Question

building snpEff database

0

Entering edit mode

3.1 years ago

aabhordia ▴ 30

Hello everyone,

I am trying to build a new database in snpEff. I have followed all the steps given in manual. But, unfortunately could not build it

Every time I am trying, it shows these warnings:-

WARNING_RARE_AA_POSSITION_NOT_FOUND: Cannot find transcript 'XP_018533975.1'
WARNING_RARE_AA_POSSITION_NOT_FOUND: Cannot find transcript 'XP_018533983.1'
WARNING_RARE_AA_POSSITION_NOT_FOUND: Cannot find transcript 'XP_018533991.1'
WARNING_RARE_AA_POSSITION_NOT_FOUND: Cannot find transcript 'XP_018535019.1'
WARNING_RARE_AA_POSSITION_NOT_FOUND: Cannot find transcript 'XP_018535460.1'
WARNING_RARE_AA_POSSITION_NOT_FOUND: Too many 'WARNING_RARE_AA_POSSITION_NOT_FOUND' warnings, no further warnings will be shown.
.
.
.

00:04:10 Checking database using CDS sequences
00:04:10 Reading CDSs from file '/mnt/d/snpEff/data/Genome/cds.fa'...
00:04:12 done (137930 CDSs).
00:04:12 Comparing CDS...
        Labels:
                '+' : OK
                '.' : Missing
                '*' : Error

        ....................................................................................................
        ....................................................................................................

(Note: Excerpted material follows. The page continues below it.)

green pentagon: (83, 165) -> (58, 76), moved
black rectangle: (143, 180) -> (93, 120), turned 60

CDS check:      Genome       OK: 0   Warnings: 0     Not found: 98752        Errors: 0       Error percentage: NaN%

FATAL ERROR: No CDS checked. This is might be caused by differences in FASTA file transcript IDs respect to database's transcript's IDs.

Please suggest me how can I resolve this issue.

Thank you in advance

snpEff • 3.7k views

ADD COMMENT • link updated 2.3 years ago by Ram 45k • written 3.1 years ago by aabhordia ▴ 30

1

Entering edit mode

Hello!

Please consider adding some format to your question to make it more readable.

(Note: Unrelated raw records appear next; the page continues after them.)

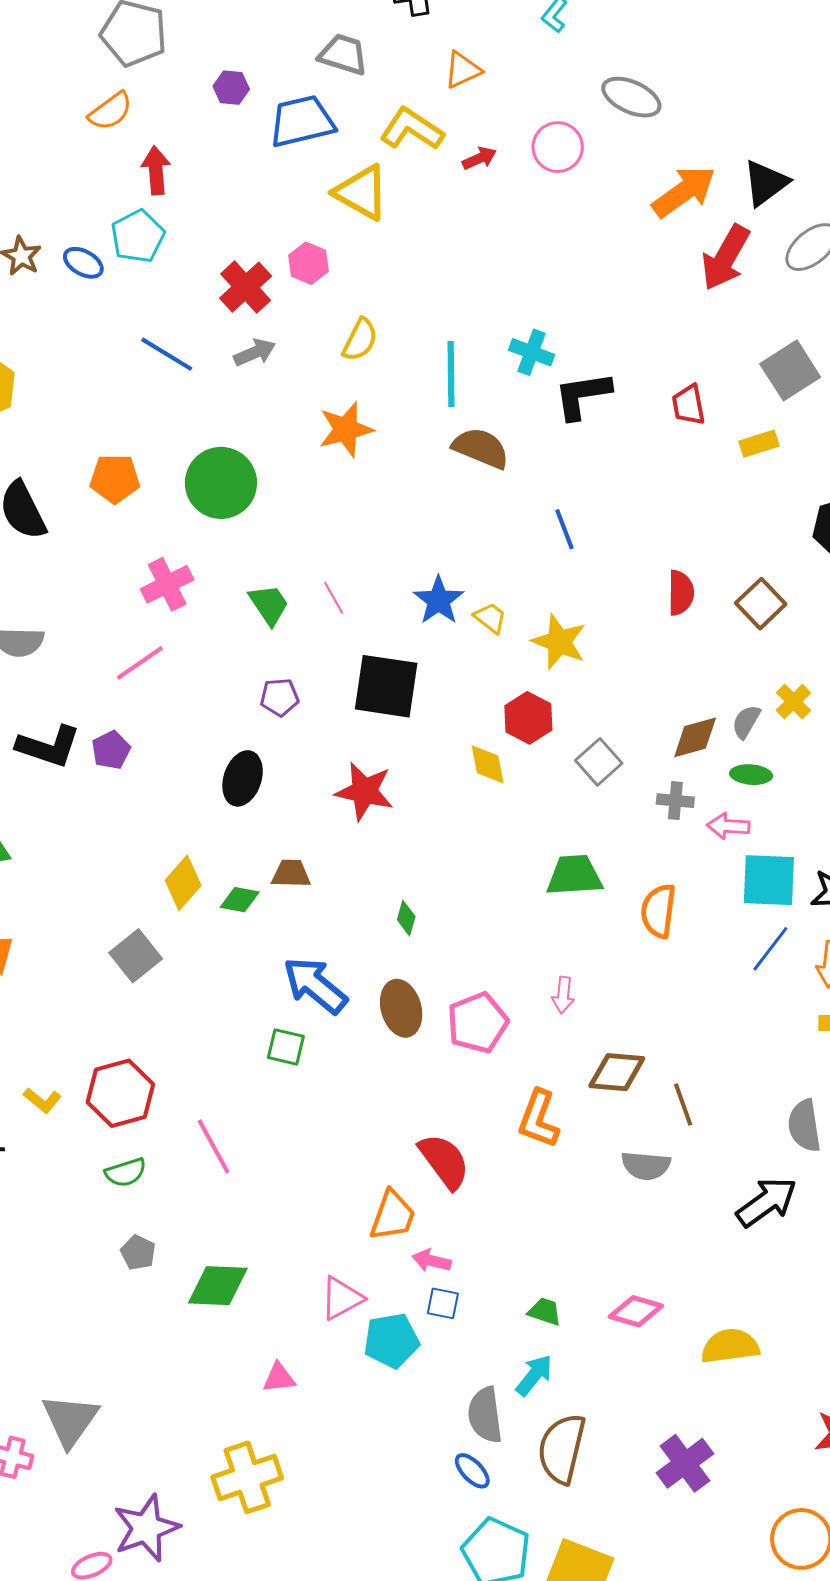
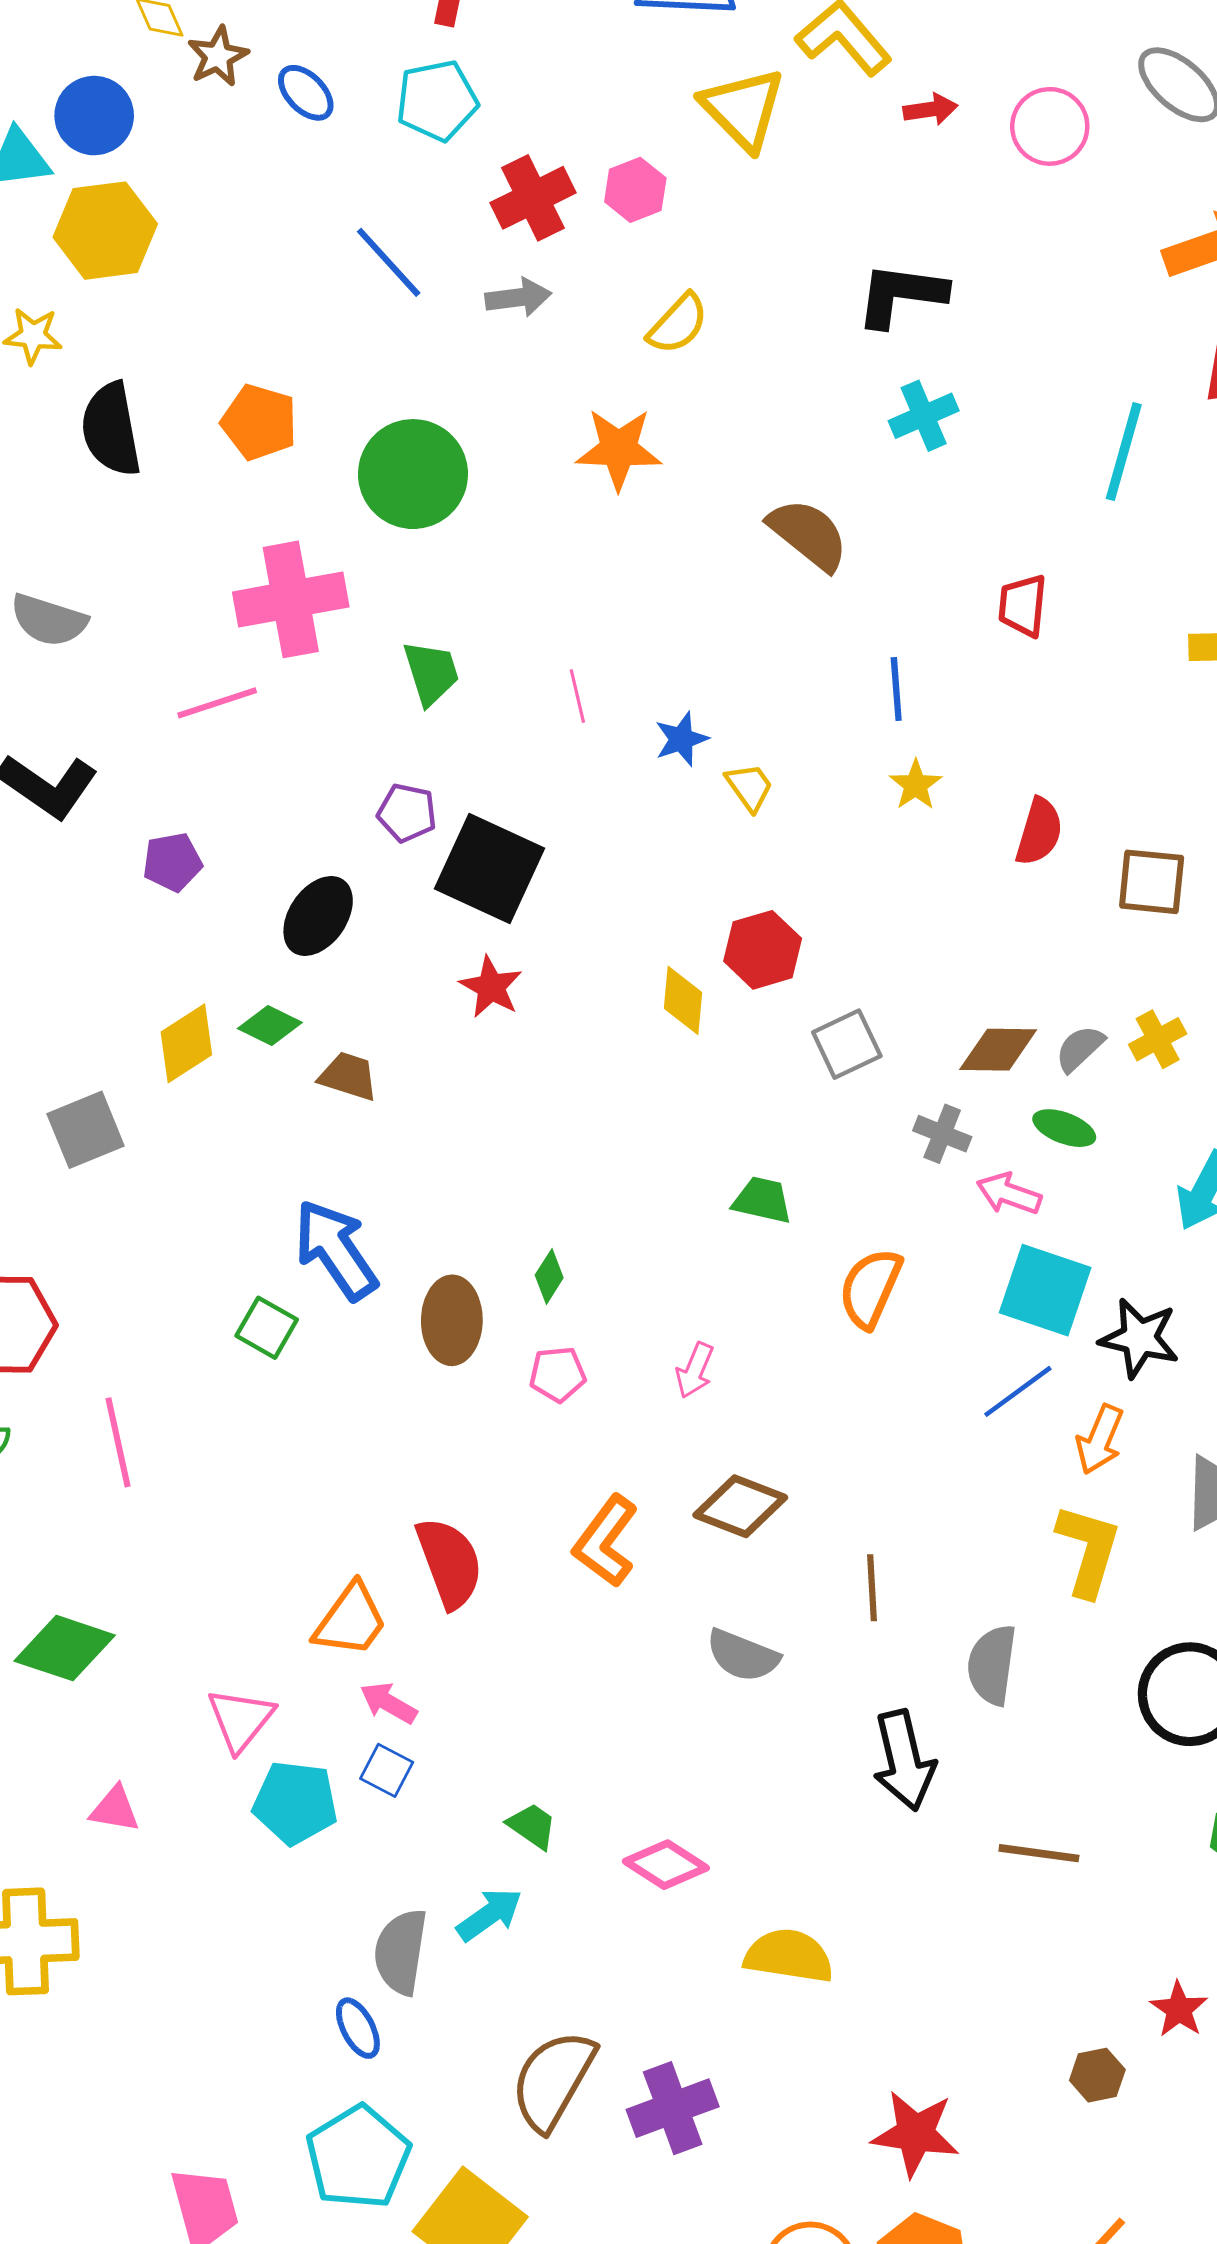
cyan pentagon: (138, 236) -> (437, 101), moved
cyan cross: (532, 352) -> (924, 416), turned 30
cyan line: (451, 374) -> (1124, 452), moved
black L-shape: (582, 395) -> (901, 295), moved
red trapezoid: (688, 405) -> (1023, 606), moved
pink cross: (167, 584) -> (291, 599), size x1.4
pink line: (334, 598) -> (577, 696), moved
blue star: (439, 600) -> (681, 739), size x0.7
brown square: (761, 604) -> (1152, 882), turned 33
yellow star: (559, 642) -> (916, 785), moved, size x0.6
black square: (386, 686) -> (490, 869), moved
purple pentagon: (111, 750) -> (172, 862), moved
red star: (364, 791) -> (491, 987), size x0.7
green trapezoid: (574, 875) -> (762, 1200), size x0.7
green diamond: (240, 900) -> (270, 1026), moved
green diamond: (406, 918) -> (549, 1276), moved
pink pentagon: (478, 1023) -> (558, 1374), size x0.6
brown line: (683, 1105) -> (872, 1588), moved
black arrow: (767, 1202) -> (904, 1760), turned 96
pink triangle: (342, 1298) -> (241, 1719), turned -39
brown semicircle: (562, 1449) -> (553, 2080), moved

Having said that, I guess your error is related with the gff3/gtf you provide when building the database. Do you have CDS annotations for each transcript in the GTF? Do you have all the fields that a GTF usually have (such as a transcript line for each transcript, CDS, exon, genes, UTRs...)

ADD REPLY • link 3.1 years ago by iraun 6.2k

0

Entering edit mode

I have tried using both format gff3 or gtf and CDS.. but got the same error :(

ADD REPLY • link 3.1 years ago by aabhordia ▴ 30

1

Entering edit mode

same problem here -- the names of the transcripts / entries in the gff match. It won't take it. Wondering if there is a secret sauce to getting this to work :-)

ADD REPLY • link 3.1 years ago by karthi.sivaraman ▴ 40

1

Entering edit mode

I had a similar problem in the past, detailed here:

https://github.com/pcingola/SnpEff/issues/388

as it turns out the "officially" accepted GenBank file had some inconsistencies in it, in return SnpEff raised a number of quite confusing errors.

ADD REPLY • link 3.1 years ago by Istvan Albert 102k

0

Entering edit mode

did you check what is written there as last line in the error/warning output ?

Would be my first guess as well, that for some reason for instance the IDs in your fasta file do not match the ones in the DB.

ADD REPLY • link 3.1 years ago by lieven.sterck 15k

0

Entering edit mode

Yes I checked and it is same, because I am using the same reference for variant calling and building snpEff database along with gtf , CDS and protein (in FASTA format).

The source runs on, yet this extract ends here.